I have seen since I began following this story a disconnect between what has been said about this change and what the change actually proposed to do. My previous post contains the exact language to be changed, and the effect of that change would have been the possibility that someone could become a member of HHBC without being baptized at all. In one of his messages to the church, Pastor Newkirk responded to the question of many, “Why would you want a member who hasn’t been baptized?”, by saying, “We wouldn’t.” He has said repeatedly that they are only talking about accepting those who were perhaps sprinkled as children, and have not come to a clear conviction of their need for believer’s baptism, and those who are physically unable to tolerate immersion.

I have said many times that I think there is room for flexibility of mode for the person who understands and desires to be obedient in believers baptism by immersion but is medically prevented. I don’t think we should abandon common sense in pursuit of a rigid, legalistic attitude toward baptism. They should be accepted.

For the person yet to be convinced of the need for believer’s baptism, my first question would be of their reasons for desiring membership in a Baptist church. I would want a church to love, embrace, and teach that person, but they don’t appear to me to be a candidate for membership.

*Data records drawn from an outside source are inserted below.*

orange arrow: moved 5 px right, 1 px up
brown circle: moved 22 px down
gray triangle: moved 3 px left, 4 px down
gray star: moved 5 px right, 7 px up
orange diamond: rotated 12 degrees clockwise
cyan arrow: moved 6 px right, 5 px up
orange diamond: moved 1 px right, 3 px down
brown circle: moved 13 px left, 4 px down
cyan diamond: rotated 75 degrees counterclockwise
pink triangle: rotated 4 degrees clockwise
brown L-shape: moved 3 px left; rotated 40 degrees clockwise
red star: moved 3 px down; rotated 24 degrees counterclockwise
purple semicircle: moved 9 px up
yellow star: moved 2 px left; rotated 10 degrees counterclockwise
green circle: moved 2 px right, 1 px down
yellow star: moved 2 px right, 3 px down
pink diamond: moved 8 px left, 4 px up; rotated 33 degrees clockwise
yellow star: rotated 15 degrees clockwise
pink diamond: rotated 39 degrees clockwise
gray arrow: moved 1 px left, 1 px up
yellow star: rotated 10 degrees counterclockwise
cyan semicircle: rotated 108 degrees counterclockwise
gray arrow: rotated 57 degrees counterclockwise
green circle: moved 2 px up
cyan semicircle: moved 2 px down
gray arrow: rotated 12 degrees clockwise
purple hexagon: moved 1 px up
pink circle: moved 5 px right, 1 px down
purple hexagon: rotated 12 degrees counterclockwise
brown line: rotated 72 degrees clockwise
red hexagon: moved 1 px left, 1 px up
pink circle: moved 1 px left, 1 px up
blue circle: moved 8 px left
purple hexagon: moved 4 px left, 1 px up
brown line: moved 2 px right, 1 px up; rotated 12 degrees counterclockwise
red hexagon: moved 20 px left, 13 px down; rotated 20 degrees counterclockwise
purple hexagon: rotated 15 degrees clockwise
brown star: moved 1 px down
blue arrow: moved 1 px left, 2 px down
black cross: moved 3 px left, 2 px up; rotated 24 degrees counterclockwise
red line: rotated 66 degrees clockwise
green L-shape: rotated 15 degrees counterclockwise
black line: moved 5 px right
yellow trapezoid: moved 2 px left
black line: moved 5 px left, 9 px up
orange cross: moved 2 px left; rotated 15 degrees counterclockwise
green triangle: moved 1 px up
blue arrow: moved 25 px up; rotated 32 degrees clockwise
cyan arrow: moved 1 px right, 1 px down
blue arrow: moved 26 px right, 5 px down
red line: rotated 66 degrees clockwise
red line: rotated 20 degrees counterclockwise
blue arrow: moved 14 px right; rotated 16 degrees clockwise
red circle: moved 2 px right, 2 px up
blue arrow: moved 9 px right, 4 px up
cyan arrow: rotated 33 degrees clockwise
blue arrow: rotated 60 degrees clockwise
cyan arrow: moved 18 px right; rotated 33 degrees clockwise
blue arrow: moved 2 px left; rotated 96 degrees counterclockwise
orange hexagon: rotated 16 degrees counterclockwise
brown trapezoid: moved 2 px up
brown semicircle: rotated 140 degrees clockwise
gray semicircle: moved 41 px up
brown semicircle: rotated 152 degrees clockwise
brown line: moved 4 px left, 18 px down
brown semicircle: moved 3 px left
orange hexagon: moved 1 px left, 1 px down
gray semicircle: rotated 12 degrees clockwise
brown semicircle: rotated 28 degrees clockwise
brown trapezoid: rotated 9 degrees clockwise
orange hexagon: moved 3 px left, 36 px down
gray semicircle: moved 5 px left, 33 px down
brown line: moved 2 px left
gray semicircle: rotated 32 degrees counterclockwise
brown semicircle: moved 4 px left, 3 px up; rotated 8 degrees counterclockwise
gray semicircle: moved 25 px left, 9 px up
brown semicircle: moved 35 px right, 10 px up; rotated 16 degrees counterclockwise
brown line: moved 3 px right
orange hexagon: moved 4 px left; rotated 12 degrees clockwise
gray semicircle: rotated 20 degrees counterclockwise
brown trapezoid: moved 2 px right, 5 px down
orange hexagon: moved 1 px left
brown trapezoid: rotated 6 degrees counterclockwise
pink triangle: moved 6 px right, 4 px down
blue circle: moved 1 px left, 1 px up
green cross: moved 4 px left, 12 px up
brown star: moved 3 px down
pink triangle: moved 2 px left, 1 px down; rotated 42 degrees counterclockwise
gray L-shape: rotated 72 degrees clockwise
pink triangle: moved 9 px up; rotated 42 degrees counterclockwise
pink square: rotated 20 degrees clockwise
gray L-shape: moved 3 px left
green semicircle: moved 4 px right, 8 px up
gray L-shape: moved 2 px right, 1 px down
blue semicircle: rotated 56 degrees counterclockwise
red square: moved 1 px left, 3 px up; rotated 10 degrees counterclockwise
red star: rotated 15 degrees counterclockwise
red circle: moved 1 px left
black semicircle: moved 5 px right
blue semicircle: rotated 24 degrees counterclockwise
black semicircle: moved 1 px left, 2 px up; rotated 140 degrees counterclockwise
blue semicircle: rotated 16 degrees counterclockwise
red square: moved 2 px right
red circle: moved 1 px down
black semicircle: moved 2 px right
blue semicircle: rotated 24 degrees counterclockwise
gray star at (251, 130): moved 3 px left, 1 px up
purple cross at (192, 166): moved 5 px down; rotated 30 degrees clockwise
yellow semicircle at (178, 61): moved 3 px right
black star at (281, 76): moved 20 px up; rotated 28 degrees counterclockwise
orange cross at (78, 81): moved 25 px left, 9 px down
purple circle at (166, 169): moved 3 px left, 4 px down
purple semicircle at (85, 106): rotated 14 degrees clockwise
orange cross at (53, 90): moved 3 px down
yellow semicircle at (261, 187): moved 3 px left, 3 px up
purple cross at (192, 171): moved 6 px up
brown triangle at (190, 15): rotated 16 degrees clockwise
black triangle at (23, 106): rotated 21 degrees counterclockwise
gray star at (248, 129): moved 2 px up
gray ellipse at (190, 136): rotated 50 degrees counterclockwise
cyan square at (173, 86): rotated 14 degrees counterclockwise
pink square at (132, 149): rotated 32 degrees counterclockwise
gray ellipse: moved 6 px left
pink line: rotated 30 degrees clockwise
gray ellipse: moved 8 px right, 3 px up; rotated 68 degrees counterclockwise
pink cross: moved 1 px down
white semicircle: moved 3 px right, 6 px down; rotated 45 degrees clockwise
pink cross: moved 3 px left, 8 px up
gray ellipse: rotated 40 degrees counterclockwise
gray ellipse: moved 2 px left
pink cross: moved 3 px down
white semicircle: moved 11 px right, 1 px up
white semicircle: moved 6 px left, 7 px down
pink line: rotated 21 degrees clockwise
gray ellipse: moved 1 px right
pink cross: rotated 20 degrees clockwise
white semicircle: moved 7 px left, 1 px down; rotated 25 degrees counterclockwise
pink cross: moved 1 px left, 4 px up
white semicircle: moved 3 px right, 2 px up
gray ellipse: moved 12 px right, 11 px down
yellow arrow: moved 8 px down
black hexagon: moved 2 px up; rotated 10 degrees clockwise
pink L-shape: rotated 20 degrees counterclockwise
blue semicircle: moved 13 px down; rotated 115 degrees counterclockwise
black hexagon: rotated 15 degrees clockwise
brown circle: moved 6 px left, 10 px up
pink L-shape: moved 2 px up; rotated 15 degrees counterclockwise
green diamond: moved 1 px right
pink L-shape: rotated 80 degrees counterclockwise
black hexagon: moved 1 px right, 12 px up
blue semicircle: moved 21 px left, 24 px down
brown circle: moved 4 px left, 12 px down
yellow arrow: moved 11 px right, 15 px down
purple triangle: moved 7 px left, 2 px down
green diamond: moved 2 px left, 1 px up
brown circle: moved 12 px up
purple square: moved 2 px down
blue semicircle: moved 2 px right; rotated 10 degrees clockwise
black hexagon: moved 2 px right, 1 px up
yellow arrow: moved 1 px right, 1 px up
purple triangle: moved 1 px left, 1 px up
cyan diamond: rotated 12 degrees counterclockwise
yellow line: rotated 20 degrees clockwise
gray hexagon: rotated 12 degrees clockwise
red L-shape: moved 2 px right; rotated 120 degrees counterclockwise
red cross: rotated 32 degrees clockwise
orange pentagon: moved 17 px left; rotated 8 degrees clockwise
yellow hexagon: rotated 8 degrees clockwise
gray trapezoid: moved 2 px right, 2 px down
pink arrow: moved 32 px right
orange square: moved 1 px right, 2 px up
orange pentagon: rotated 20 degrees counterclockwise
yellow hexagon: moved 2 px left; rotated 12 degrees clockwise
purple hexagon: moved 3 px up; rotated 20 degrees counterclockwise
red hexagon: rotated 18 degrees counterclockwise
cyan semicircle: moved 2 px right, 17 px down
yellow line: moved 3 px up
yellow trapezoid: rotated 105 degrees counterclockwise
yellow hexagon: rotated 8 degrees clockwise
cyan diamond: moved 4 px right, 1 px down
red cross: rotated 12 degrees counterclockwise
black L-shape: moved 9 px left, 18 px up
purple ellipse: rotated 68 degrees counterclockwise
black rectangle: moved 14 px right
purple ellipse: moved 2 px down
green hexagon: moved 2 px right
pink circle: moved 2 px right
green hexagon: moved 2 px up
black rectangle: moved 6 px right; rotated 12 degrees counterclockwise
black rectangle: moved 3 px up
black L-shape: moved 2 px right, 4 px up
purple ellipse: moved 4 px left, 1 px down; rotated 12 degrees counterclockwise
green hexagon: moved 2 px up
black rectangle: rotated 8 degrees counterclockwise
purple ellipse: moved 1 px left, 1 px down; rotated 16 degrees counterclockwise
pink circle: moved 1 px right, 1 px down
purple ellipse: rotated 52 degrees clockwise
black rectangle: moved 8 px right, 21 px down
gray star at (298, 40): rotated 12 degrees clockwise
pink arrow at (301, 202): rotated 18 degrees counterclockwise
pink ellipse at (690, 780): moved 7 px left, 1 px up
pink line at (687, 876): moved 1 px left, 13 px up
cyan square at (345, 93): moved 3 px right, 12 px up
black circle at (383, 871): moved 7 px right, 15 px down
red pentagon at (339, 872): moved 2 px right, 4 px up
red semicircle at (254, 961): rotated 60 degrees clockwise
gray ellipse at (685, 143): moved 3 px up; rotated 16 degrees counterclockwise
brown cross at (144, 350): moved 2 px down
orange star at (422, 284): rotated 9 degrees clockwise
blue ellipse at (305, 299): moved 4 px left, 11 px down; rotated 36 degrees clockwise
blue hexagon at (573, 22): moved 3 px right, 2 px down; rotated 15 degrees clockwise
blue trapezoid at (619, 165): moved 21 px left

The need for an exception here is much less clear to me.
If you’ll allow me a military analogy, it seems to me that these exceptions could be addressed tactically rather than strategically. A tactical approach would require individual attention to individual circumstances, and HHBC’s elders have proposed the strategic move of removing the requirement altogether. I think this is where their greatest error lies, and perhaps the postponement (cancellation) of this vote reflects a desire to move to a more tactical approach.

I pray for an approach to be found that would preserve an historic, and I believe biblical, Baptist distinctive, as well as preserving the fellowship HHBC enjoys with other Southern Baptist churches.